Manches kann man verdrängen, versuchen es hinter sich zu lassen.
Doch es geht niemals vollkommen verloren.
Auch, wenn wir uns nicht immer bewusst daran erinnern, ist es trotzdem da. Ganz hinten in einem Winkel unseres Gedächtnisses.

Um irgendwann zurück in unserer Bewusstsein zu treten. Mal um uns zu retten, mal um uns zu zerstören.

So wie die Dinge, an die wir uns am Liebsten gar nicht erinnern wollen, die Dinge, die wir für immer aus unserem Geist und unserer Seele verbannen wollen.

Lucys Leben ist voll davon. Voll von solchen Erinnerungen, die sie eigentlich lieber für immer vergessen würde. Darum hat sie schon vor Jahren all dieses
Zeug, Erinnerungen, Gefühle, Gedanken in einer kleinen Kiste verstaut, eingewickelt in Angst und Wut, verziert mit Schmerz und Narben.
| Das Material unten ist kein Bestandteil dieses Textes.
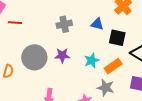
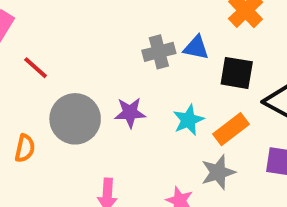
red line: (15, 23) -> (36, 68), moved, turned 40
gray cross: (64, 24) -> (159, 52), moved
gray star: (106, 88) -> (218, 172), turned -30

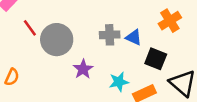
purple star: (130, 113) -> (83, 69), turned 30
gray circle: (75, 119) -> (57, 40), moved

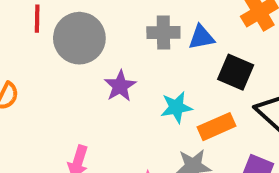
red line: (30, 28) -> (37, 19), turned 36
blue triangle: (134, 37) -> (201, 37), turned -36

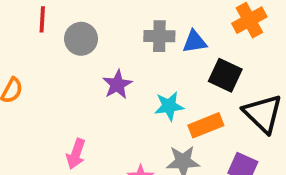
gray circle: (79, 38) -> (81, 39), size x0.7

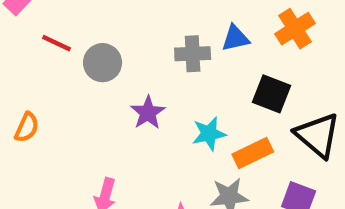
red line: (42, 19) -> (56, 43), turned -64
blue triangle: (195, 42) -> (235, 38), moved

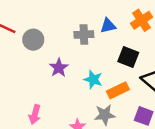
cyan star: (209, 134) -> (93, 79), turned 30

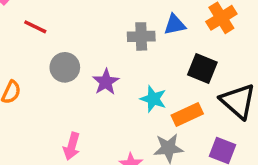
gray circle: (33, 40) -> (65, 67), moved

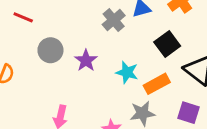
gray cross: (141, 36) -> (114, 20), turned -35
black square: (202, 68) -> (167, 44), turned 35

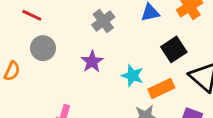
gray cross: (114, 20) -> (103, 21), moved
gray circle: (50, 50) -> (43, 48), moved

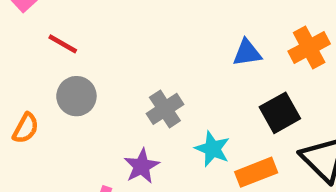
gray cross: (103, 21) -> (165, 109), moved
purple star: (92, 62) -> (142, 166), moved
Und sie hat aufgehört zu leben und angefangen zu existieren.

Sie zieht an ihrer Zigarette, schweigt, träumt vom Sterben und fürchtet sich vorm Leben. Fürchtet sich vor den Erinnerungen und davor, dass es weitergehen würde, dass ihre Vergangenheit sie niemals aus ihren Fängen lassen würde.
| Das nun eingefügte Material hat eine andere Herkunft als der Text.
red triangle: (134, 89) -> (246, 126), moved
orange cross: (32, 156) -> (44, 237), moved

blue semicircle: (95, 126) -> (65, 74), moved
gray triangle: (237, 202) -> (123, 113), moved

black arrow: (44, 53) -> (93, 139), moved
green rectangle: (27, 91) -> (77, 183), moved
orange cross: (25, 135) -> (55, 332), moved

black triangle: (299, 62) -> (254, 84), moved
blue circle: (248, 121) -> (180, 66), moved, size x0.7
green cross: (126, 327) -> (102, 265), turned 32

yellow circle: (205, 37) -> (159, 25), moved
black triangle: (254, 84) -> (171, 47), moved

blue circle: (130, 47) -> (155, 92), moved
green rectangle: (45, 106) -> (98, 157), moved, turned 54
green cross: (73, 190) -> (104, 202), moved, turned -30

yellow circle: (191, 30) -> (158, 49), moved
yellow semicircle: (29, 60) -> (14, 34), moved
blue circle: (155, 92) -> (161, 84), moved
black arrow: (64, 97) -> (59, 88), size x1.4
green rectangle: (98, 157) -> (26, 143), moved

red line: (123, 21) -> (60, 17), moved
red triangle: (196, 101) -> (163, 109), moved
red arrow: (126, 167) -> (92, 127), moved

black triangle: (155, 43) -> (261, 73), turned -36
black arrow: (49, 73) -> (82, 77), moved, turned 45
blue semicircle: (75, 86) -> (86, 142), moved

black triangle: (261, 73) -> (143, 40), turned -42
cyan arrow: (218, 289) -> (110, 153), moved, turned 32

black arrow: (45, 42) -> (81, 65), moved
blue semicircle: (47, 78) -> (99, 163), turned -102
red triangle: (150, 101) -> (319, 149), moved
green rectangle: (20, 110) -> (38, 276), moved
Und dann steht sie ihr direkt gegenüber. Der Vergangenheit. Und all den Dingen, die sie eigentlich aus ihrem Leben verbannen wollte.
Ihren Eltern.

"Hallo mein Püppchen", sagt er, der Mann, der sich ihr Vater nennt und versucht einen Schritt auf sie zu zu machen, was ihm zum Glück misslingt, da er von zwei Polizisten
flankiert ist, die sofort ihre Hände fest um seine Oberarme schließen, um ihn zurück zu halten.

In ihren Gedanken hatte sie diesen Moment, dieses erste Aufeinandertreffen zwischen ihr und ihren Eltern, schon tausendmal durch gespielt. Hatte sich ausgemalt, wie sie sie kalt und abschätzig mustern und einfach an ihnen vorbei in den Gerichtssaal marschieren würde, wobei sie sich kaum zurückhalten könnte, ihnen vor die Füße zu spucken.
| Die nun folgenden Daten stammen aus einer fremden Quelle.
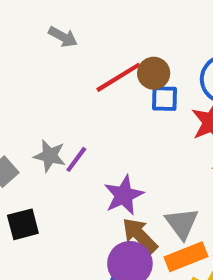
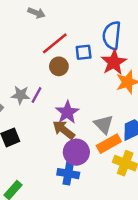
gray arrow: (63, 37) -> (36, 13), moved
brown circle: (154, 73) -> (59, 66), moved
brown arrow: (140, 235) -> (64, 130), moved

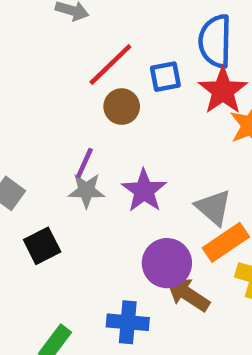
gray star: (21, 95) -> (86, 190), moved
brown arrow: (64, 130) -> (188, 294), moved
blue cross: (68, 174) -> (128, 322), moved

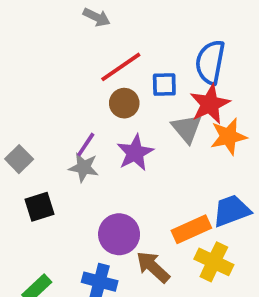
purple star: (144, 191) -> (135, 153), moved
gray triangle: (214, 207) -> (187, 128), moved
purple circle: (167, 263) -> (119, 234), moved

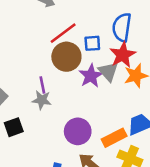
brown circle: (124, 103) -> (66, 57), size x1.5
purple line: (86, 145) -> (42, 85), turned -42
purple star: (135, 153) -> (91, 76), moved
purple circle: (119, 234) -> (78, 131), moved

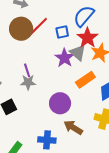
blue semicircle: (122, 27) -> (84, 16), turned 40
brown circle: (66, 57) -> (21, 29), moved
orange rectangle: (114, 138) -> (85, 80), moved

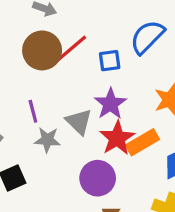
red star: (87, 38) -> (117, 138), moved
gray triangle: (78, 53) -> (79, 122), moved
purple line: (27, 70) -> (33, 111), moved

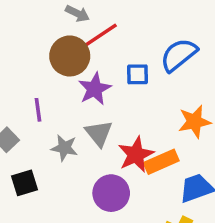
red line: (70, 49) -> (99, 36), moved
purple star: (110, 104) -> (95, 89), moved
purple line: (33, 111) -> (38, 110), moved

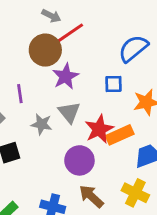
blue square: (137, 74) -> (114, 84), moved

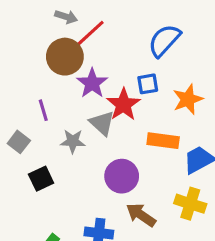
red star: (99, 129) -> (123, 105), moved
orange rectangle: (120, 135) -> (163, 141), turned 40

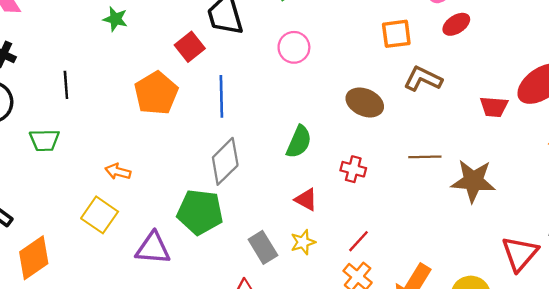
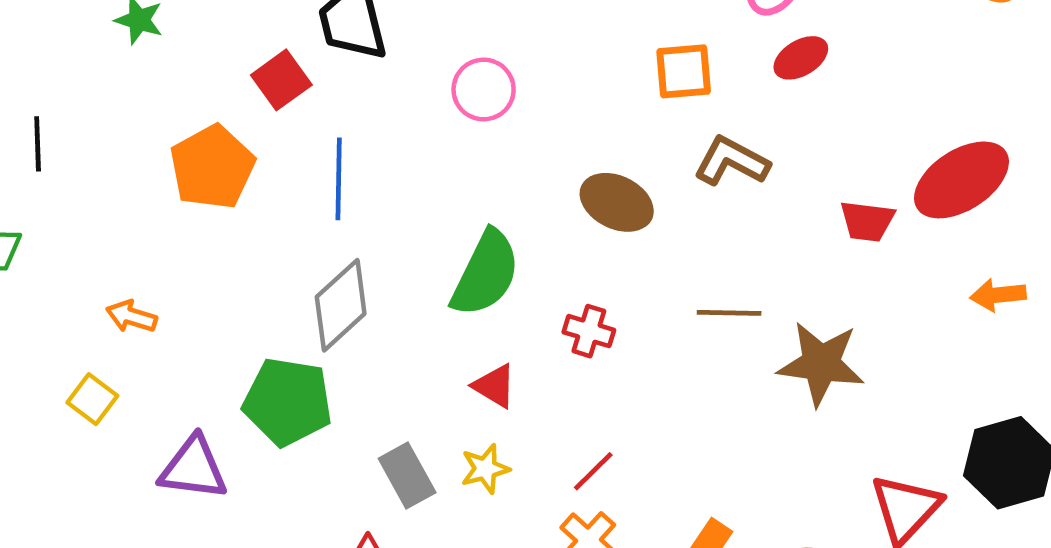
green semicircle: (299, 142) -> (486, 273), size x1.4
yellow square: (100, 215) -> (92, 399), size x0.7

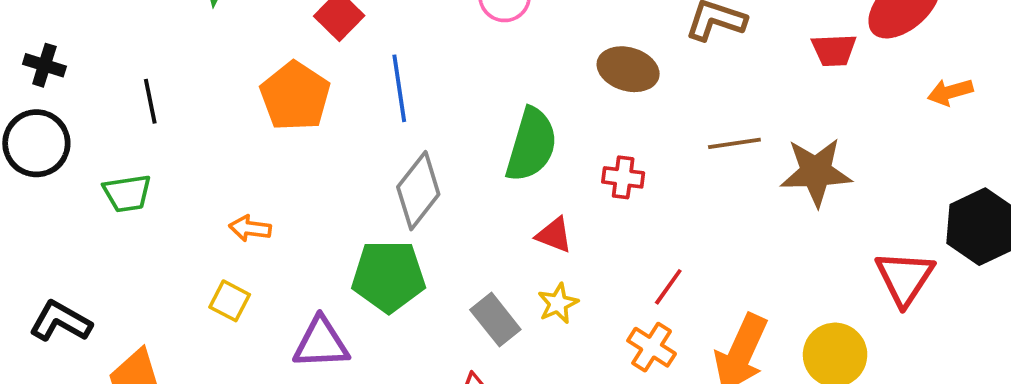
red line: (593, 471) -> (668, 287), moved

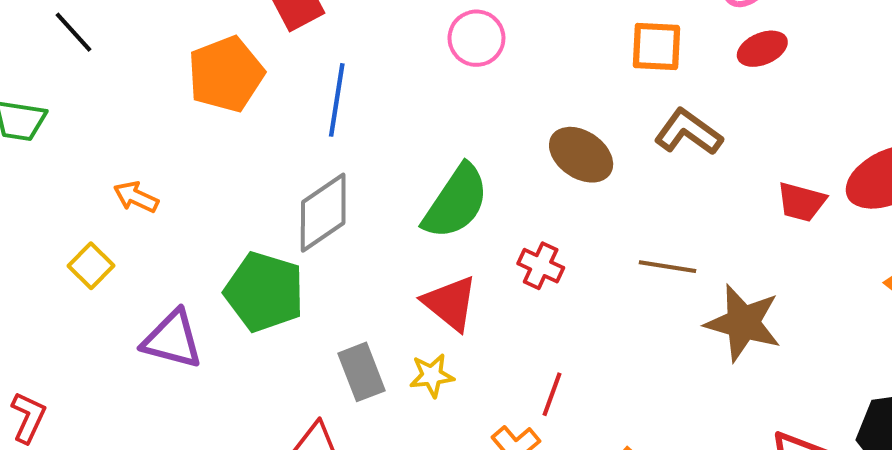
black line: (150, 101) -> (73, 32), turned -48
red triangle: (554, 235) -> (450, 303), size x1.4
red line: (668, 287) -> (552, 394), turned -33

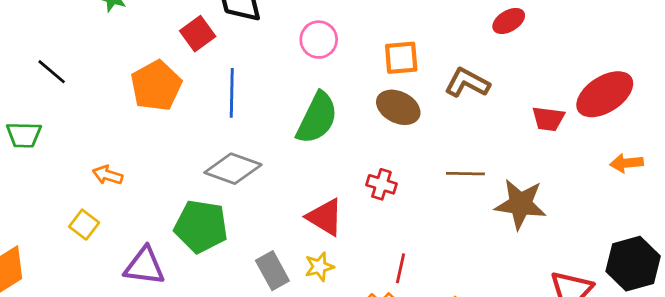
orange square: (656, 47) -> (401, 58), moved
green semicircle: (456, 202) -> (317, 118), moved
gray diamond: (323, 213) -> (233, 169), turned 62

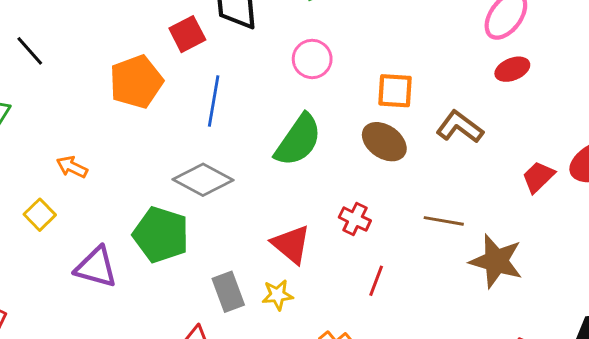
red trapezoid: (548, 119) -> (538, 177), turned 120
red line: (400, 268) -> (376, 281), moved

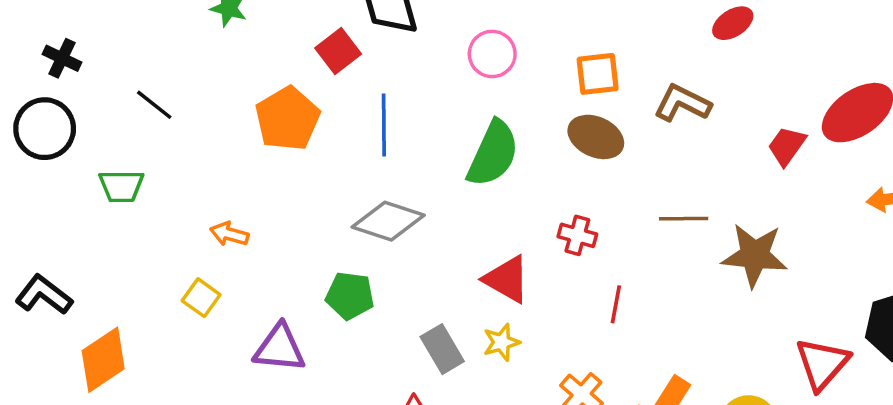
green pentagon: (161, 235) -> (350, 296), size x0.7

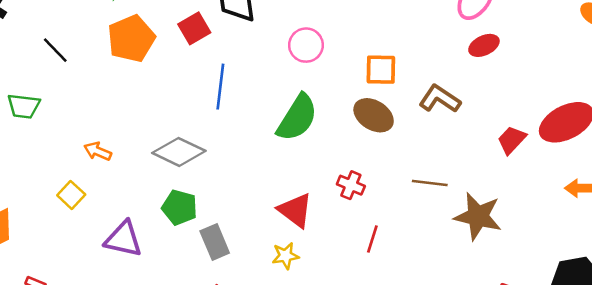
orange pentagon: (287, 119) -> (131, 39), moved
gray diamond: (388, 221) -> (179, 152), moved
gray rectangle: (442, 349) -> (215, 242), moved

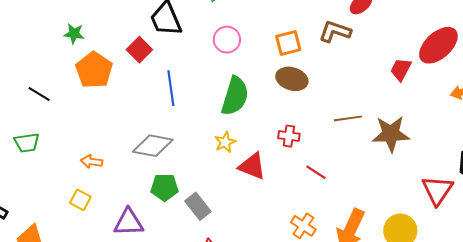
brown L-shape: (440, 99) -> (335, 31), moved
red line: (372, 239) -> (316, 172), turned -60
yellow star: (286, 256) -> (225, 142), moved

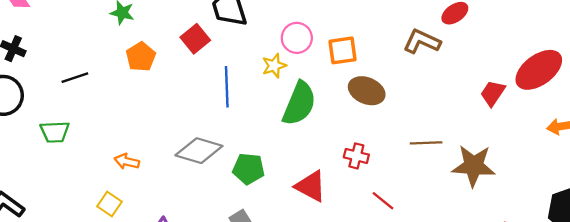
orange square: (288, 43) -> (343, 50), moved
orange pentagon: (94, 70) -> (141, 57), size x0.7
black line: (39, 94) -> (75, 78), turned -55
yellow star: (225, 142) -> (274, 66), moved
green pentagon: (164, 187) -> (248, 169), moved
Doch nun, steht sie wahrhaftig vor ihnen, nicht nur in einem ihrer Träume aus Asche und Staub.

Und sie spürt, wie ihre starke, abgeklärte Fassade sofort wieder zu bröckeln beginnt, wie sie anfängt zu zittern und die ersten heißen Tränen hinter ihren blauen Augen aufsteigen.

"Kommen Sie, Herr Mahler, die Verhandlung fängt an", sagt einer der beiden Polizisten und zieht ihren Vater in den Gerichtssaal. Weg von Lucy. Auf die Anklagebank.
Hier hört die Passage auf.